Thursday, August 30, 2012

Initial thoughts on "Take the test when you're ready..."

Today was the first day of my Math Analysis students' "Summer Packet Exam".  I have already instituted the "test when you are ready" policy, meaning that if a student doesn't feel ready for the test, then I don't want them to take it. However, if they don't take it on "test day", then they have to take it on their OWN time outside of class.  While the rest of the class is taking the test, they are sitting off to the side studying and reviewing.

Today I had a total of 32 students (out of 95) choose to NOT take day 1 of the exam.  Out of those 32, 11 weren't allowed to yet anyways (they hadn't finished the summer work so they weren't approved).  However, that means 21 students chose to say "I'm not ready" and didn't take the exam.

Now, we will see when this "ordeal" is over if the test results make it worth it, but here are a few of my initial concerns:

1. I will have to make many more versions of the test (with answer keys) than years past.  Making the different versions isn't too difficult with the generator I have (Kuta Software), but making the answer keys for certain problems not from the generator (namely graphs with multiple parts, word problems, etc) is time consuming.   I suppose I could have rotating versions, but I would feel much better about having a completely different version every day.

2. Many students didn't communicate with me and showed up to class saying "I'm not going to take the test today." I'm not sure if they heard through the rumor mill that they could, or what.  My issue with this is:
-Students have had 6 class days to review and 6 school days to come in before school, at lunch, or after school to get help on the concepts they were struggling with.  No new content, just review.
-Many students did not ask a lot of questions during the review days even though (obviously) they had stuff they needed to ask about
-Several students really didn't think it was a big deal they weren't prepared and weren't focused during class.  I finally told one group, "If I showed up on the day of a test unprepared and chose not to take it, I would be working my butt off to practice, ask questions, and get ready.  I wouldn't want to fall behind."  I reminded them that they are going to be working double time doing the make-up work and the current work, and that I know what this class entails.. and "trust me, you don't want to fall behind, you will be stressed!"

3. What will I do with those students who just aren't "ever ready"?  Whether that be honestly, truly, they don't feel ready or they are just lazy and don't want to work at it?  I know I chose to this for this school year as a total experiment and really have no idea how it will all turn out, but I am concerned about that.


On another note, several students did not finish all the problems on the test in the given time.  I make my tests tough, but I truly believe that if a student is well-prepared, they should definitely finish the test.  I make the answer key and multiply that amount of time by 4.  If that is less than 54 minutes, then the students should have plenty of time.

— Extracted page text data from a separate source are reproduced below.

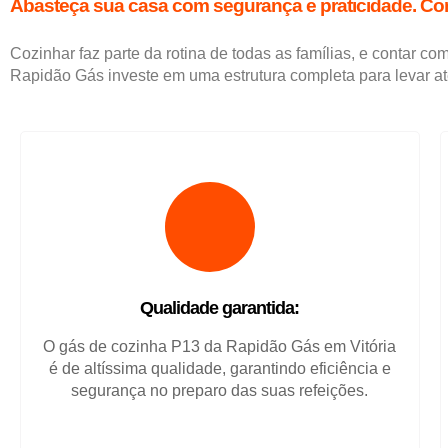
Abasteça sua casa com segurança e praticidade. Com
Cozinhar faz parte da rotina de todas as famílias, e contar c
Rapidão Gás investe em uma estrutura completa para levar at
Qualidade garantida:
O gás de cozinha P13 da Rapidão Gás em Vitória
é de altíssima qualidade, garantindo eficiência e
segurança no preparo das suas refeições.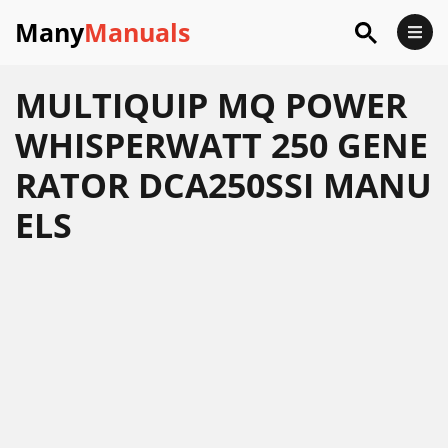
Many
Manuals
MULTIQUIP MQ POWER
WHISPERWATT 250 GENE
RATOR DCA250SSI MANU
ELS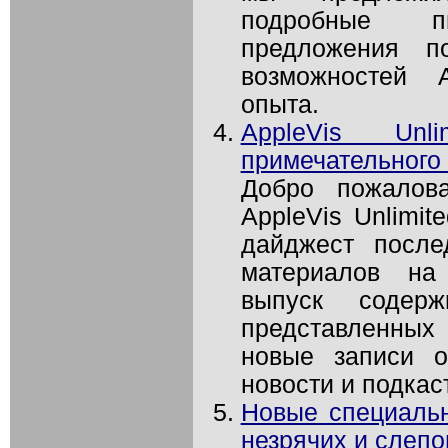
подробные 
предложения п
возможностей A
опыта.
AppleVis Un
примечательного 
Добро пожалов
AppleVis Unlimit
дайджест после
материалов на 
выпуск содерж
представленных
новые записи о
новости и подкас
Новые специаль
незрячих и слепо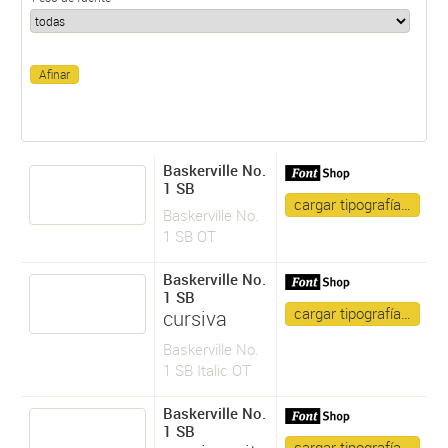
Baskerville No.
1 SB
cargar tipografía…
Baskerville No.
1 SB OT
Baskerville No.
1 SB
cargar tipografía…
cursiva
Baskerville No.
1 SB Italic OT
Baskerville No.
1 SB
cargar tipografía…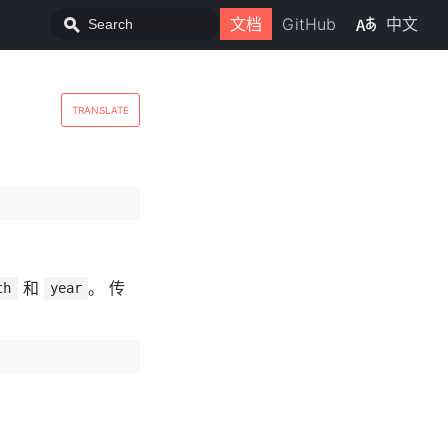
文档
GitHub
中文
TRANSLATE
和
。 传
th
year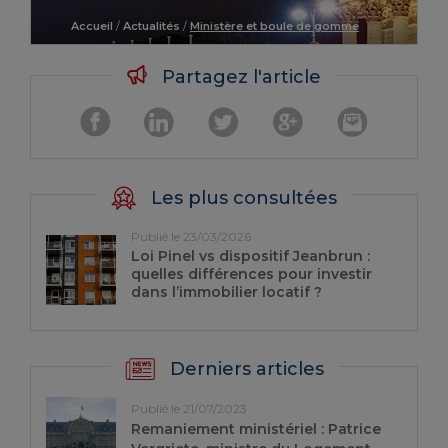
Accueil
/
Actualités
/
Ministère et boule de gomme
Partagez l'article
Les plus consultées
Publié le 23/03/2026
Loi Pinel vs dispositif Jeanbrun :
quelles différences pour investir
dans l’immobilier locatif ?
Derniers articles
Publié le 21/07/2023
Remaniement ministériel : Patrice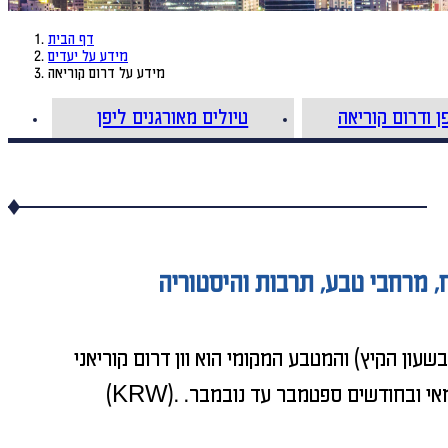
דף הבית
מידע על יעדים
מידע על דרום קוריאה
ן ודרום קוריאה
טיולים מאורגנים ליפן
ום קוריאה ממוקמת במזרח אסיה ומהמדינות המפותחות בעולם. הפרש השעות הוא 7 שעות מישראל (6 בשעון הקיץ) והמטבע המקומי הוא וון דרום קוריאני
(KRW). משך הטיסה הממוצע עם חניית ביניים אורך כ-14 שעות. הזמן הטוב ביותר לבקר בדרום קוריאה הוא בחודשים מרץ עד מאי ובחודשים ספטמבר עד נובמבר.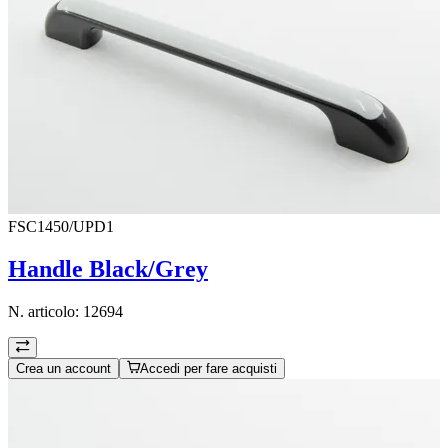
FSC1450/UPD1
Handle Black/Grey
N. articolo:
12694
Crea un account
Accedi per fare acquisti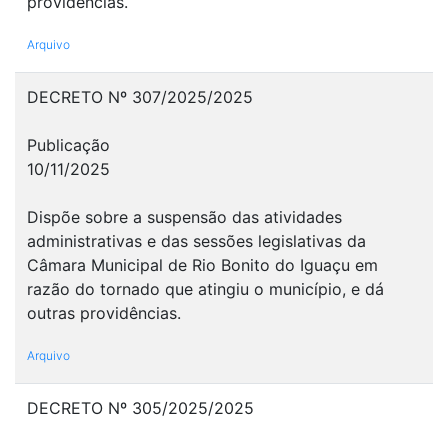
providências.
Arquivo
DECRETO Nº 307/2025/2025
Publicação
10/11/2025
Dispõe sobre a suspensão das atividades
administrativas e das sessões legislativas da
Câmara Municipal de Rio Bonito do Iguaçu em
razão do tornado que atingiu o município, e dá
outras providências.
Arquivo
DECRETO Nº 305/2025/2025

So, for this exam, I allowed them to come back after school, or even tomorrow, to finish the test . However, when they continue to work on the test, they will be doing the remaining problems with "Version 2" instead of version 1.  (I just realized I had students come in after school to take version 2. Does that mean I need to give version 3 tomorrow morning and a version 4 tomorrow during class?!?! argh!)

So, one issue occurred that concerned me:
-Students circled problems they wanted to come back to work on that they actually tried halfway and got stuck on... assuming that what I said meant "It's okay go study and ask your friends, cram the info in, and then come back and finish the test."
I even had a student who left the difference quotient problems blank and was coming up after school to finish and I hear him right outside my door asking a student who is there what the difference quotient is and how to simplify it!

I had a student come after school and stayed for a full hour staring at four problems (all the same type) with no idea how to do them.  These problems were simple function transformations and should have taken him less than a minute apiece.  What do I tell that kid?  Take the low score and come back and retake it when you are ready?  Or, do I just not grade those problems and let him come redo those ones the next day?  Or ....?  I feel like this "test when you are ready" thing is making me re-consider and think through how I've done re-assessments in the past.  (My ultimate goal is that there won't need to be as many re-assessments!!)

I keep thinking in my head that "I just want you to prove it to me that you understand it", but since these kids are so well trained that it's all about the grade and it's all about the points, it's tough.  It's really about the learning, and the deep understanding.  All of these problems will show up again, either scaffolded into later material or just brought back up for review.  If they just cram it in now, they will have to re-learn it later.

Ok, so what's my take-away from Day 1?   I'm very interested to see how the kids that took the exam did.  I'm even more interested to see how these students who "don't feel ready today" do, and how soon they take it... and if they are going to be a problem in terms of internal motivation of getting the stuff completed.

I'm also wondering if I'm going to have to implement some sort of boundaries or guidelines for students who can't handle this type of freedom...

Have you instituted something similar to this?  If so, what has been your experience? What have you learned? What's worked? What hasn't?  What tips or advice would you give?

Idea from a colleague on Edmodo - thank you for the great idea, Mr. Szybisty!: 

Mr. Szybisty - Awesome idea! Here's one idea that could possibly help to answer some of your concerns. Have the students write an "action plan" while the other students take the test. The action plan would help the students reflect. Why am I not ready today? What will I do to get ready? Then, have the students set the date when they will retake it and have you approve it. This would help students to be more insightful, communicate better with you, and take responsibility because they set the test date. Let me know how you solve this problem!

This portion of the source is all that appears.